Machine Learning for Text Extraction

In a previous post we looked at the use of Natural Language Processing techniques in text extraction. Several steps are involved in the processing as each document passes through a pipeline of chained tasks.

A deep pipeline can take several seconds for a document. So if one is dealing with thousands of documents an hour the processing requirements could make the system nonviable. Care needs to be taken to evaluate the trade-off between the improvements in accuracy caused by adding pipeline tasks with the additional processing power that it entails.

One reason for the slow speed in our email processing is that we are parsing the entire email and all emails regardless of whether they are of importance to use. In our case only 2% of the emails received will be of interest. So we would like to reduce the amount of text we process by ignoring the unwanted stuff. This process of weeding out irrelevant text should itself not take too long otherwise our purpose is lost!

Machine Learning (ML), which is a key area in AI, offers a solution. GATE comes with various machine learning Processing Resources implementing common ML algorithms like Support Vector Machine (SVM), Bayes classification and K-nearest neighbor (KNN). You “train” the algorithm using training sets of text samples.

Training is done by manually classifying sentences in a binary fashion: is this sentence of interest to me or not? Ideally you need thousands of representative sentences. The algorithm is then trained on this data: internally the various features and annotations are used to reverse engineer patterns based on the manual classification.

In production you first run your input text through the Machine Learning pipeline task. If it predicts that the text is of interest then you run it through the rest of the pipeline, otherwise ignore it. The problem is that this prediction is probabilistic. There could be two kinds of mistakes, one where it wrongly tells you that a dud document is of interest, causing wasted CPU cycles. A more troublesome mistake is when a valid document is marked as of no interest.

In our case for example this is an unacceptable error. We will miss reporting valid events to customers and they will no longer be able to rely on our service to do so. Unfortunately ML algorithms are such that these two types of errors cannot be reduced independently: if you want all valid documents you also get a lot of duds eating up your cpu cycles.

In addition ML can give you strange results. Bad data in your training sets can have a significant impact on your results. Debugging such issues is very difficult because of the non-deterministic nature of learning algorithms. A lot of trial and error is involved, mostly tedious work manually annotating documents, running different training sets and validating the results on real data.

However as in the deterministic NLP process using JAPE the result is magic. Once you have your training sets clean and complete the ML task can significantly weed out unwanted documents. Iteratively adding runtime learning to the system (where you enhance the training sets as you go along) can add dramatic improvements over time.

After the first experience with email parsing we are now using NLP in another project. We have a product for recruiters where resume parsing is an important piece. It currently parses candidate information using regular expressions and string matches.
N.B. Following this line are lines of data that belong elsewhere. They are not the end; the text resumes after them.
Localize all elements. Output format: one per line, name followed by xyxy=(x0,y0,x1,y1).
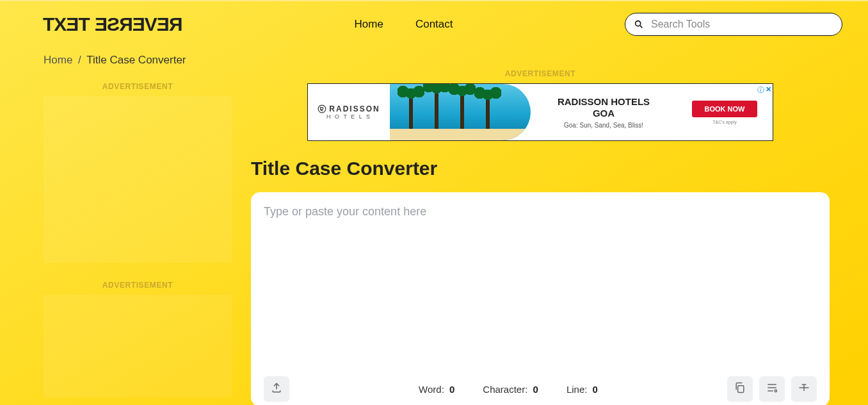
stat-word: Word: 0 xyxy=(419,384,454,395)
ad-terms-text: T&C's apply xyxy=(712,120,737,124)
upload-button[interactable] xyxy=(264,376,289,402)
ad-slot-side-2[interactable] xyxy=(44,295,232,397)
sidebar: ADVERTISEMENT ADVERTISEMENT xyxy=(44,69,232,405)
nav-home[interactable]: Home xyxy=(355,18,383,31)
ad-label-side-2: ADVERTISEMENT xyxy=(44,281,232,290)
ad-hero-image xyxy=(390,84,531,140)
main-content: ADVERTISEMENT RADISSON H O T E L S xyxy=(251,69,830,405)
ad-book-now-button[interactable]: BOOK NOW xyxy=(692,101,758,117)
list-button[interactable] xyxy=(759,376,785,402)
search-icon xyxy=(634,19,644,29)
strikethrough-icon xyxy=(798,381,810,397)
svg-point-7 xyxy=(775,390,776,392)
content-textarea[interactable] xyxy=(264,205,817,372)
svg-line-1 xyxy=(640,26,642,28)
stat-line: Line: 0 xyxy=(567,384,598,395)
nav-contact[interactable]: Contact xyxy=(415,18,453,31)
ad-text-block: RADISSON HOTELS GOA Goa: Sun, Sand, Sea,… xyxy=(531,84,677,140)
breadcrumb-home[interactable]: Home xyxy=(44,54,72,66)
breadcrumb-current: Title Case Converter xyxy=(86,54,186,66)
main-nav: Home Contact xyxy=(182,18,625,31)
breadcrumb: Home / Title Case Converter xyxy=(0,42,868,69)
page-title: Title Case Converter xyxy=(251,158,830,179)
svg-point-0 xyxy=(636,21,641,26)
logo-text-flipped-2: REVERSE xyxy=(95,13,182,35)
copy-icon xyxy=(734,381,746,397)
tool-panel: Word: 0 Character: 0 Line: 0 xyxy=(251,192,830,405)
list-icon xyxy=(766,381,778,397)
breadcrumb-separator: / xyxy=(78,54,81,66)
ad-label-side-1: ADVERTISEMENT xyxy=(44,82,232,91)
leaderboard-ad[interactable]: RADISSON H O T E L S RADISSON HOTELS GOA xyxy=(307,83,773,141)
clear-button[interactable] xyxy=(791,376,817,402)
ad-close-icon[interactable]: ✕ xyxy=(766,85,771,95)
ad-slot-side-1[interactable] xyxy=(44,96,232,263)
site-logo[interactable]: TEXT REVERSE xyxy=(44,13,182,35)
search-wrapper xyxy=(625,13,842,36)
ad-label-top: ADVERTISEMENT xyxy=(251,69,830,78)
ad-brand-logo: RADISSON H O T E L S xyxy=(308,84,390,140)
tool-footer: Word: 0 Character: 0 Line: 0 xyxy=(264,372,817,405)
adchoices-icon[interactable]: ⓘ xyxy=(757,85,764,95)
search-input[interactable] xyxy=(625,13,842,36)
copy-button[interactable] xyxy=(727,376,753,402)
logo-text-flipped: TEXT xyxy=(44,13,90,35)
svg-rect-3 xyxy=(738,386,744,393)
svg-point-2 xyxy=(318,105,326,113)
upload-icon xyxy=(270,381,283,397)
stat-character: Character: 0 xyxy=(483,384,538,395)
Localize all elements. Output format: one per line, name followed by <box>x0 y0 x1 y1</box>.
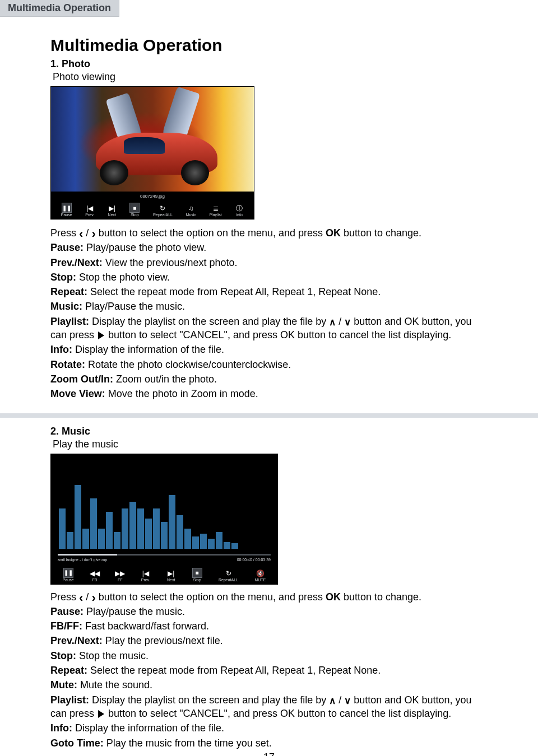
definition-label: Goto Time: <box>50 738 104 749</box>
text-bold: Playlist: <box>50 694 89 706</box>
definition-line: Goto Time: Play the music from the time … <box>50 736 486 750</box>
definition-text: View the previous/next photo. <box>103 257 238 268</box>
definition-text: Rotate the photo clockwise/counterclockw… <box>85 359 291 370</box>
definition-label: Move View: <box>50 388 105 399</box>
definition-text: Stop the music. <box>76 650 149 661</box>
track-label: avril lavigne - i don't give.mp <box>58 558 107 562</box>
toolbar-label: info <box>236 213 243 217</box>
header-tab: Multimedia Operation <box>0 0 119 17</box>
screenshot-photo-image <box>51 87 254 192</box>
section-head-photo: 1. Photo <box>50 58 486 70</box>
music-icon: ♫ <box>187 204 196 213</box>
toolbar-label: MUTE <box>254 578 266 582</box>
definition-line: Prev./Next: Play the previous/next file. <box>50 634 486 647</box>
toolbar-info-button: ⓘinfo <box>235 204 244 217</box>
definition-line: Info: Display the information of the fil… <box>50 721 486 735</box>
section-subtitle-music: Play the music <box>53 438 486 450</box>
mute-icon: 🔇 <box>256 569 265 578</box>
photo-intro-line: Press / button to select the option on t… <box>50 226 486 240</box>
repeat-icon: ↻ <box>158 204 167 213</box>
music-playlist-line: Playlist: Display the playlist on the sc… <box>50 693 486 721</box>
definition-line: Prev./Next: View the previous/next photo… <box>50 256 486 269</box>
definition-label: Repeat: <box>50 665 87 676</box>
definition-text: Play/pause the photo view. <box>84 242 206 253</box>
definition-text: Fast backward/fast forward. <box>82 620 209 632</box>
toolbar-next-button: ▶|Next <box>108 204 117 217</box>
time-label: 00:00:40 / 00:03:39 <box>237 558 271 562</box>
definition-label: Music: <box>50 301 82 312</box>
text: button to change. <box>341 227 421 239</box>
definition-line: Stop: Stop the music. <box>50 649 486 662</box>
toolbar-label: Stop <box>131 213 138 217</box>
toolbar-prev-button: |◀Prev. <box>141 569 150 582</box>
left-angle-icon <box>79 591 83 604</box>
toolbar-fb-button: ◀◀FB <box>90 569 99 582</box>
toolbar-label: Next <box>167 578 175 582</box>
toolbar-pause-button: ❚❚Pause <box>61 203 72 217</box>
stop-icon: ■ <box>192 568 202 578</box>
definition-label: Pause: <box>50 242 84 253</box>
toolbar-label: FF <box>118 578 123 582</box>
up-caret-icon <box>329 696 336 706</box>
equalizer-bars <box>59 482 238 549</box>
fb-icon: ◀◀ <box>90 569 99 578</box>
right-angle-icon <box>91 591 95 604</box>
toolbar-label: Prev. <box>85 213 94 217</box>
pause-icon: ❚❚ <box>63 568 73 578</box>
definition-label: Zoom Out/In: <box>50 374 113 385</box>
stop-icon: ■ <box>129 203 140 213</box>
toolbar-prev-button: |◀Prev. <box>85 204 94 217</box>
toolbar-label: RepeatALL <box>153 213 173 217</box>
photo-lines: Pause: Play/pause the photo view.Prev./N… <box>50 241 486 313</box>
definition-line: FB/FF: Fast backward/fast forward. <box>50 619 486 633</box>
text: Press <box>50 591 76 603</box>
definition-line: Info: Display the information of the fil… <box>50 343 486 356</box>
definition-label: Info: <box>50 722 72 734</box>
music-lines-2: Info: Display the information of the fil… <box>50 721 486 750</box>
music-intro-line: Press / button to select the option on t… <box>50 590 486 604</box>
definition-line: Move View: Move the photo in Zoom in mod… <box>50 387 486 400</box>
ff-icon: ▶▶ <box>115 569 124 578</box>
page-title: Multimedia Operation <box>50 36 486 55</box>
left-angle-icon <box>79 227 83 240</box>
definition-label: FB/FF: <box>50 620 82 632</box>
definition-label: Stop: <box>50 650 76 661</box>
toolbar-stop-button: ■Stop <box>192 568 202 582</box>
photo-lines-2: Info: Display the information of the fil… <box>50 343 486 400</box>
prev-icon: |◀ <box>85 204 94 213</box>
screenshot-photo-viewer: 0807249.jpg ❚❚Pause|◀Prev.▶|Next■Stop↻Re… <box>50 86 254 220</box>
photo-playlist-line: Playlist: Display the playlist on the sc… <box>50 315 486 342</box>
play-triangle-icon <box>98 332 104 339</box>
definition-label: Mute: <box>50 679 77 690</box>
content-column: Multimedia Operation 1. Photo Photo view… <box>0 36 538 750</box>
music-lines: Pause: Play/pause the music.FB/FF: Fast … <box>50 605 486 692</box>
progress-bar <box>58 554 271 556</box>
definition-text: Display the information of the file. <box>72 722 224 734</box>
section-head-music: 2. Music <box>50 426 486 437</box>
definition-label: Info: <box>50 344 72 355</box>
toolbar-ff-button: ▶▶FF <box>115 569 124 582</box>
down-caret-icon <box>344 696 351 706</box>
definition-line: Stop: Stop the photo view. <box>50 270 486 284</box>
definition-text: Play/Pause the music. <box>82 301 185 312</box>
text: button to select "CANCEL", and press OK … <box>105 708 451 719</box>
definition-text: Play the music from the time you set. <box>104 738 272 749</box>
text: Display the playlist on the screen and p… <box>89 694 329 706</box>
definition-text: Display the information of the file. <box>72 344 224 355</box>
photo-filename-label: 0807249.jpg <box>51 192 254 200</box>
definition-text: Play/pause the music. <box>84 606 185 617</box>
definition-label: Stop: <box>50 272 76 283</box>
text: button to change. <box>341 591 421 603</box>
toolbar-playlist-button: ≣Playlist <box>209 204 221 217</box>
section-divider <box>0 413 538 418</box>
toolbar-label: FB <box>92 578 97 582</box>
text: button to select the option on the menu,… <box>99 591 326 603</box>
definition-label: Pause: <box>50 606 84 617</box>
definition-text: Stop the photo view. <box>76 272 170 283</box>
toolbar-stop-button: ■Stop <box>129 203 140 217</box>
toolbar-label: RepeatALL <box>219 578 238 582</box>
definition-line: Repeat: Select the repeat mode from Repe… <box>50 664 486 677</box>
definition-text: Move the photo in Zoom in mode. <box>105 388 258 399</box>
text: Press <box>50 227 76 239</box>
definition-label: Prev./Next: <box>50 257 103 268</box>
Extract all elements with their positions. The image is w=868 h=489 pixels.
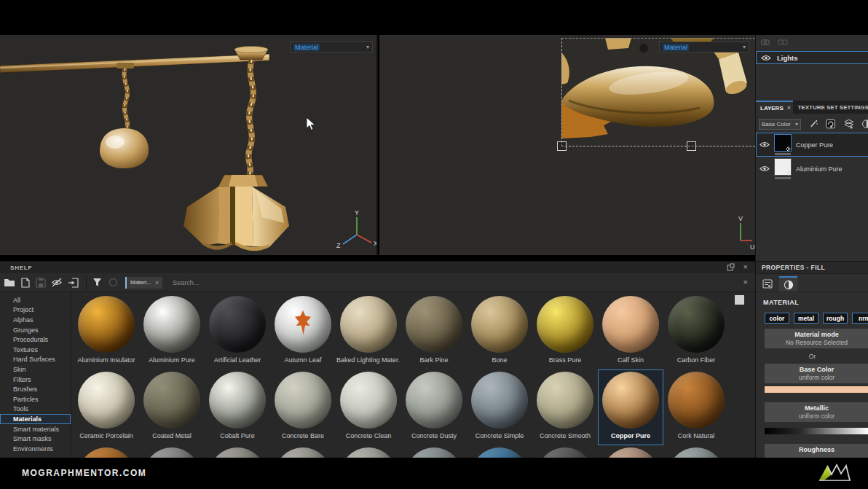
unlink-icon[interactable] [778, 38, 788, 47]
material-item[interactable]: Coated Metal [139, 369, 205, 445]
shelf-category-item[interactable]: Environments [0, 444, 71, 454]
roughness-button[interactable]: Roughness [765, 444, 868, 458]
tab-fill-settings[interactable] [758, 276, 776, 292]
filter-chip-materials[interactable]: Materi... × [125, 277, 162, 289]
material-item[interactable]: Cobalt Pure [205, 369, 270, 445]
base-color-button[interactable]: Base Color uniform color [765, 364, 868, 383]
material-item[interactable]: Copper Pure [598, 369, 663, 445]
material-item[interactable]: Bone [467, 294, 532, 369]
shelf-category-item[interactable]: Skin [0, 364, 71, 375]
marquee-handle-left[interactable] [557, 141, 567, 151]
shelf-category-item[interactable]: Textures [0, 345, 71, 355]
close-icon[interactable]: × [155, 279, 159, 286]
shelf-category-item[interactable]: Filters [0, 375, 71, 385]
save-icon[interactable] [36, 278, 46, 288]
shelf-category-item[interactable]: Grunges [0, 325, 71, 335]
close-icon[interactable]: × [743, 278, 748, 286]
layer-visibility-eye-icon[interactable] [760, 141, 770, 148]
material-item-partial[interactable] [532, 445, 598, 458]
search-input[interactable] [173, 279, 318, 286]
material-item-partial[interactable] [270, 445, 336, 458]
material-item-partial[interactable] [139, 445, 205, 458]
material-mode-button[interactable]: Material mode No Resource Selected [765, 329, 868, 348]
texture-2d-view [561, 38, 755, 146]
viewport-3d[interactable]: Material ▾ Y Z X [0, 35, 378, 255]
material-item[interactable]: Autumn Leaf [270, 294, 336, 369]
tab-material[interactable] [779, 276, 797, 292]
material-item[interactable]: Concrete Simple [467, 369, 532, 445]
filter-history-icon[interactable] [108, 278, 118, 287]
material-item-partial[interactable] [598, 445, 663, 458]
import-resources-icon[interactable] [68, 278, 79, 288]
material-item[interactable]: Bark Pine [401, 294, 467, 369]
material-item[interactable]: Concrete Smooth [532, 369, 598, 445]
shelf-category-item[interactable]: Particles [0, 394, 71, 404]
close-icon[interactable]: × [787, 104, 791, 112]
folder-icon[interactable] [4, 278, 15, 288]
close-icon[interactable]: × [743, 263, 748, 271]
shelf-category-item[interactable]: Procedurals [0, 335, 71, 345]
material-item[interactable]: Aluminium Insulator [74, 294, 139, 369]
viewport-2d[interactable]: Material ▾ V U [379, 35, 755, 255]
new-file-icon[interactable] [20, 278, 31, 288]
layer-row[interactable]: Aluminium Pure [756, 157, 868, 181]
material-item[interactable]: Concrete Bare [270, 369, 336, 445]
shelf-category-item[interactable]: Smart materials [0, 424, 71, 434]
shelf-category-item[interactable]: Materials [0, 414, 71, 424]
material-thumbnail [78, 372, 135, 429]
material-item[interactable]: Concrete Clean [336, 369, 401, 445]
metallic-slider[interactable] [765, 428, 868, 434]
material-item[interactable]: Baked Lighting Mater... [336, 294, 401, 369]
layer-visibility-eye-icon[interactable] [760, 165, 770, 172]
blend-mode-dropdown[interactable]: Base Color ▾ [759, 119, 801, 130]
layer-row[interactable]: Copper Pure [756, 133, 868, 157]
material-item[interactable]: Cork Natural [663, 369, 729, 445]
effects-icon[interactable] [826, 119, 835, 129]
channel-button[interactable]: nrm [852, 313, 868, 324]
material-item[interactable]: Brass Pure [532, 294, 598, 369]
shelf-category-item[interactable]: Smart masks [0, 434, 71, 444]
shelf-category-item[interactable]: Brushes [0, 384, 71, 394]
shelf-category-item[interactable]: All [0, 295, 71, 305]
shelf-category-item[interactable]: Alphas [0, 315, 71, 325]
material-item[interactable]: Concrete Dusty [401, 369, 467, 445]
material-item[interactable]: Artificial Leather [205, 294, 270, 369]
add-layer-icon[interactable] [844, 119, 853, 129]
channel-button[interactable]: rough [823, 313, 848, 324]
material-item-partial[interactable] [663, 445, 729, 458]
base-color-subtitle: uniform color [765, 374, 868, 381]
visibility-eye-icon[interactable] [761, 55, 771, 61]
material-item-partial[interactable] [205, 445, 270, 458]
tab-texture-set-settings[interactable]: TEXTURE SET SETTINGS [793, 101, 868, 114]
material-item[interactable]: Aluminium Pure [139, 294, 205, 369]
lights-row[interactable]: Lights [756, 51, 868, 64]
material-item[interactable]: Calf Skin [598, 294, 663, 369]
marquee-handle-right[interactable] [687, 141, 696, 151]
viewport2d-shading-dropdown[interactable]: Material ▾ [659, 42, 749, 52]
metallic-button[interactable]: Metallic uniform color [765, 402, 868, 422]
add-mask-icon[interactable] [861, 119, 868, 129]
base-color-swatch[interactable] [765, 386, 868, 393]
shelf-scrollbar-thumb[interactable] [735, 295, 744, 305]
shelf-category-item[interactable]: Project [0, 305, 71, 316]
popout-icon[interactable] [727, 263, 735, 271]
link-icon[interactable] [760, 38, 770, 47]
material-item-partial[interactable] [401, 445, 467, 458]
material-item-partial[interactable] [74, 445, 139, 458]
material-item[interactable]: Ceramic Porcelain [74, 369, 139, 445]
tab-layers[interactable]: LAYERS × [756, 101, 793, 114]
material-item-partial[interactable] [336, 445, 401, 458]
shelf-category-item[interactable]: Tools [0, 404, 71, 415]
viewport3d-shading-dropdown[interactable]: Material ▾ [290, 42, 373, 52]
material-thumbnail [406, 296, 462, 353]
material-item[interactable]: Carbon Fiber [663, 294, 729, 369]
channel-button[interactable]: metal [794, 313, 818, 324]
shelf-category-item[interactable]: Hard Surfaces [0, 355, 71, 365]
magic-wand-icon[interactable] [809, 120, 818, 129]
filter-funnel-icon[interactable] [92, 278, 102, 287]
hide-resources-icon[interactable] [51, 278, 63, 287]
material-name: Baked Lighting Mater... [336, 356, 401, 364]
material-name: Ceramic Porcelain [74, 432, 138, 439]
material-item-partial[interactable] [467, 445, 532, 458]
channel-button[interactable]: color [765, 313, 789, 324]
The accuracy is around 80% for basic information which is a problem since 1 out of 5 fields is missed or wrong. Using a slightly different pipeline from the one described above and building in some heuristic in a custom PR we have been able to get to over 95% accuracy in the lab. In addition we are now extracting several other types of information which was considered too difficult to do using traditional programming.

Our experiences have made us look at other aspects of NLP like collaborative filtering and content-based recommendation engines as well as enhanced search using NL techniques. You might see a post on this soon!

One thought on “Machine Learning for Text Extraction

  1. DD September 18, 2010 / 2:02 pm

    If I am understood correctly the topic described is ( Machine Learning for Text Extraction). The classification is used Machine Learning. From Text, information extraction using GATE what you have done. The accuracy(nos) mentioned are really not in interest of Talentica if I know. So you have specification and from rules(JAPE) I think the no. near to 100 will keep Talentica on.